Halkevleri’nin iki yıl evvel ülke genelinde yaptığı “Yaşamak İstiyoruz” aksiyonlarının Ankara ayağında gözaltına alınanlar hakkında ‘Toplantı ve Şov Yürüyüşleri Kanunu’na muhalefet’ suçlamasıyla açılan davanın duruşması, Ankara 60. Asliye Ceza Mahkemesi’nde bugün yapıldı. Duruşma salonuna, davanın sanıklarını aksiyonda gözaltına alan Ankara Emniyet Müdürlüğü Güvenlik Şube Müdürlüğü’ne bağlı polisler de izleyici olarak katıldı. Sanık avukatları bu duruma itiraz etti, lakin hakim itirazları reddetti.

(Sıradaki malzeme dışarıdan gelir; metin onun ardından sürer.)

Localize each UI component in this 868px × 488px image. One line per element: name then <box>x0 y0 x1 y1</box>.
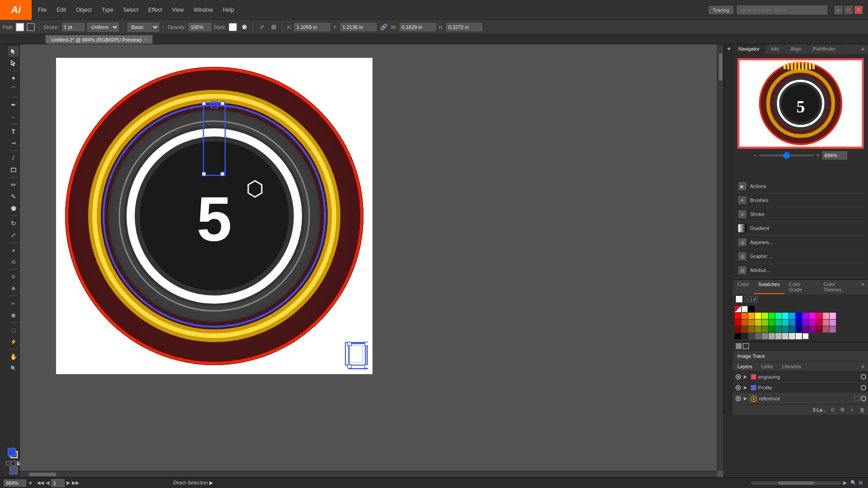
panel-collapse-btn[interactable]: ◀ <box>725 46 732 53</box>
menu-help[interactable]: Help <box>218 5 239 15</box>
menu-select[interactable]: Select <box>119 5 143 15</box>
horizontal-scroll-thumb[interactable] <box>29 473 56 476</box>
armygreen-swatch[interactable] <box>762 326 768 333</box>
stroke-item[interactable]: ≡ Stroke <box>735 207 866 221</box>
libraries-tab[interactable]: Libraries <box>778 362 806 371</box>
white-gray-swatch[interactable] <box>802 333 809 339</box>
zoom-dropdown-arrow[interactable]: ▼ <box>28 480 33 486</box>
magenta-swatch[interactable] <box>809 313 816 319</box>
emerald-swatch[interactable] <box>775 319 782 326</box>
amber-swatch[interactable] <box>748 313 755 319</box>
medgreen-swatch[interactable] <box>769 319 775 326</box>
maximize-button[interactable]: □ <box>844 6 853 14</box>
darkorange-swatch[interactable] <box>741 319 748 326</box>
orchid-swatch[interactable] <box>830 319 836 326</box>
tab-navigator[interactable]: Navigator <box>733 44 765 54</box>
new-layer-btn[interactable]: + <box>848 406 856 414</box>
yellowgreen-swatch[interactable] <box>762 319 768 326</box>
layer-row-reference[interactable]: ▶ 5 reference <box>733 393 868 404</box>
stroke-align-select[interactable]: Uniform <box>87 23 119 32</box>
layer-vis-engraving[interactable] <box>735 373 742 380</box>
swatches-tab[interactable]: Swatches <box>754 280 784 294</box>
actions-item[interactable]: ▶ Actions <box>735 179 866 193</box>
green-swatch[interactable] <box>769 313 775 319</box>
slice-tool[interactable]: ⚡ <box>8 336 19 347</box>
near-black-swatch[interactable] <box>741 333 748 339</box>
color-mode[interactable] <box>11 461 16 465</box>
canvas-area[interactable]: 5 <box>20 44 723 477</box>
paintbrush-tool[interactable]: ✏ <box>8 179 19 190</box>
teal-swatch[interactable] <box>775 313 782 319</box>
search-status-icon[interactable]: 🔍 <box>850 480 857 486</box>
layer-expand-engraving[interactable]: ▶ <box>742 373 749 380</box>
layers-panel-menu[interactable]: ≡ <box>858 362 868 371</box>
pale-gray-swatch[interactable] <box>789 333 795 339</box>
eyedropper-tool[interactable]: ⊙ <box>8 271 19 282</box>
rectangle-tool[interactable] <box>8 164 19 175</box>
cyan-swatch[interactable] <box>782 313 788 319</box>
silver-swatch[interactable] <box>782 333 788 339</box>
none-indicator[interactable] <box>6 461 10 465</box>
artboard-tool[interactable]: ⬚ <box>8 324 19 335</box>
navy-swatch[interactable] <box>796 326 802 333</box>
near-white-swatch[interactable] <box>796 333 802 339</box>
dark-gray-swatch[interactable] <box>748 333 755 339</box>
pink-swatch[interactable] <box>816 313 822 319</box>
color-panel-menu[interactable]: ≡ <box>858 280 868 294</box>
next-btn[interactable]: ▶ <box>66 480 70 486</box>
document-tab[interactable]: Untitled-2* @ 684% (RGB/GPU Preview) × <box>45 35 153 44</box>
horizontal-scrollbar[interactable] <box>20 471 717 477</box>
light-gray-swatch[interactable] <box>775 333 782 339</box>
layer-vis-reference[interactable] <box>735 395 742 402</box>
layer-visibility-btn-reference[interactable] <box>854 396 860 401</box>
measure-tool[interactable]: ⊕ <box>8 283 19 294</box>
line-tool[interactable]: / <box>8 153 19 164</box>
free-transform-tool[interactable]: ⊡ <box>8 256 19 267</box>
olive-swatch[interactable] <box>755 319 761 326</box>
swatch-view-grid[interactable]: ⊞ <box>751 296 758 302</box>
light-mid-gray-swatch[interactable] <box>769 333 775 339</box>
panel-close-icon[interactable]: ≡ <box>858 44 868 54</box>
type-tool[interactable]: T <box>8 126 19 137</box>
warp-tool[interactable]: ⌀ <box>8 244 19 255</box>
style-swatch[interactable] <box>229 23 237 31</box>
medcyan-swatch[interactable] <box>782 319 788 326</box>
shaper-tool[interactable]: ⬟ <box>8 203 19 214</box>
h-scroll-track[interactable] <box>751 481 841 485</box>
light-pink-swatch[interactable] <box>823 313 829 319</box>
forestgreen-swatch[interactable] <box>769 326 775 333</box>
white-swatch[interactable] <box>741 306 748 312</box>
menu-file[interactable]: File <box>33 5 51 15</box>
lavender-swatch[interactable] <box>830 313 836 319</box>
status-arrow[interactable]: ▶ <box>209 480 213 485</box>
darkpurple-swatch[interactable] <box>809 326 816 333</box>
link-icon[interactable]: 🔗 <box>379 23 388 32</box>
medblue-swatch[interactable] <box>796 319 802 326</box>
opacity-input[interactable] <box>189 23 211 31</box>
direct-selection-tool[interactable] <box>8 58 19 69</box>
layer-expand-reference[interactable]: ▶ <box>742 395 749 402</box>
darkviolet-swatch[interactable] <box>802 326 809 333</box>
color-themes-tab[interactable]: Color Themes <box>819 280 858 294</box>
style-icon[interactable]: ⬟ <box>240 23 249 32</box>
make-clip-mask-btn[interactable]: ⊙ <box>828 406 836 414</box>
blue-swatch[interactable] <box>796 313 802 319</box>
black-swatch[interactable] <box>748 306 755 312</box>
brown-swatch[interactable] <box>741 326 748 333</box>
x-input[interactable] <box>294 23 330 31</box>
zoom-slider[interactable] <box>760 155 814 156</box>
tab-pathfinder[interactable]: Pathfinder <box>807 44 841 54</box>
zoom-input[interactable] <box>822 151 847 160</box>
petrol-swatch[interactable] <box>789 326 795 333</box>
menu-type[interactable]: Type <box>97 5 118 15</box>
y-input[interactable] <box>340 23 377 31</box>
page-input[interactable] <box>51 479 65 487</box>
type-vertical-tool[interactable]: T <box>8 138 19 149</box>
color-tab[interactable]: Color <box>733 280 754 294</box>
graphic-styles-item[interactable]: ◎ Graphic ... <box>735 249 866 263</box>
new-sublayer-btn[interactable]: ⊞ <box>838 406 846 414</box>
mauve-swatch[interactable] <box>823 326 829 333</box>
crimson-swatch[interactable] <box>816 319 822 326</box>
sky-swatch[interactable] <box>789 313 795 319</box>
vertical-scrollbar[interactable] <box>717 44 723 471</box>
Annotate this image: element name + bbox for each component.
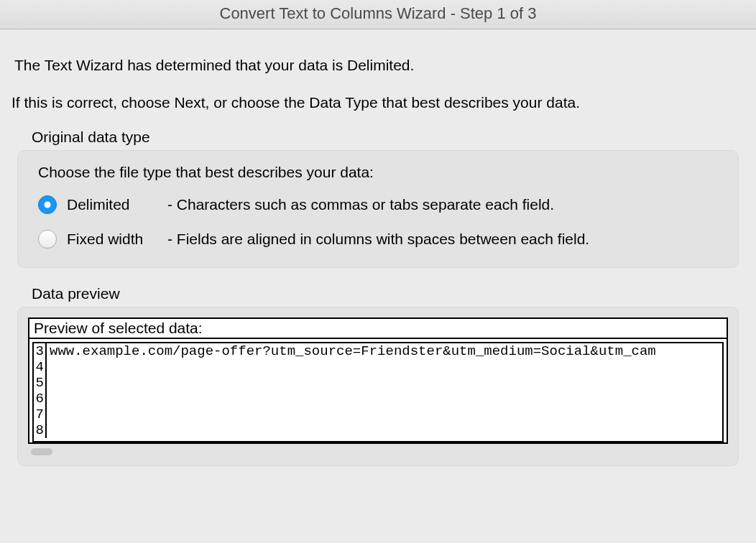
data-preview-rows[interactable]: 3 www.example.com/page-offer?utm_source=… — [32, 342, 724, 442]
row-number: 7 — [34, 407, 47, 422]
original-data-type-label: Original data type — [0, 129, 756, 146]
data-preview-box: Preview of selected data: 3 www.example.… — [28, 317, 728, 444]
row-text — [47, 391, 50, 407]
data-preview-panel: Preview of selected data: 3 www.example.… — [17, 307, 739, 466]
row-text — [47, 407, 50, 422]
intro-text-2: If this is correct, choose Next, or choo… — [0, 94, 756, 111]
row-number: 5 — [34, 375, 47, 391]
original-data-type-panel: Choose the file type that best describes… — [17, 150, 739, 268]
row-text — [47, 359, 50, 375]
data-preview-label: Data preview — [0, 285, 756, 302]
table-row: 8 — [34, 422, 722, 438]
radio-delimited-description: - Characters such as commas or tabs sepa… — [167, 196, 718, 213]
radio-row-fixed-width[interactable]: Fixed width - Fields are aligned in colu… — [38, 230, 718, 249]
intro-text-1: The Text Wizard has determined that your… — [0, 57, 756, 74]
horizontal-scrollbar-thumb[interactable] — [31, 448, 52, 455]
window-title: Convert Text to Columns Wizard - Step 1 … — [0, 0, 756, 29]
row-number: 4 — [34, 359, 47, 375]
table-row: 4 — [34, 359, 722, 375]
radio-fixed-width-label: Fixed width — [67, 231, 167, 248]
radio-fixed-width[interactable] — [38, 230, 57, 249]
row-text: www.example.com/page-offer?utm_source=Fr… — [47, 343, 656, 359]
row-text — [47, 375, 50, 391]
table-row: 6 — [34, 391, 722, 407]
radio-row-delimited[interactable]: Delimited - Characters such as commas or… — [38, 195, 718, 214]
row-number: 8 — [34, 422, 47, 438]
row-number: 3 — [34, 343, 47, 359]
wizard-body: The Text Wizard has determined that your… — [0, 29, 756, 466]
radio-delimited-label: Delimited — [67, 196, 167, 213]
table-row: 7 — [34, 407, 722, 422]
file-type-prompt: Choose the file type that best describes… — [38, 164, 718, 181]
row-text — [47, 422, 50, 438]
radio-delimited[interactable] — [38, 195, 57, 214]
radio-fixed-width-description: - Fields are aligned in columns with spa… — [167, 231, 718, 248]
table-row: 5 — [34, 375, 722, 391]
table-row: 3 www.example.com/page-offer?utm_source=… — [34, 343, 722, 359]
data-preview-header: Preview of selected data: — [29, 319, 727, 339]
row-number: 6 — [34, 391, 47, 407]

Sanık avukatlarından Ender Büyükçulha, soruşturmada yer alan polislerin salonda bulunmalarının ceza tarzı açısından sorun teşkil ettiğini belirterek bir kere daha sivil polislerin salondan çıkarılmalarını istedi. Mahkeme, aleniyet unsurunu münasebet göstererek talebi bir kere daha reddetti.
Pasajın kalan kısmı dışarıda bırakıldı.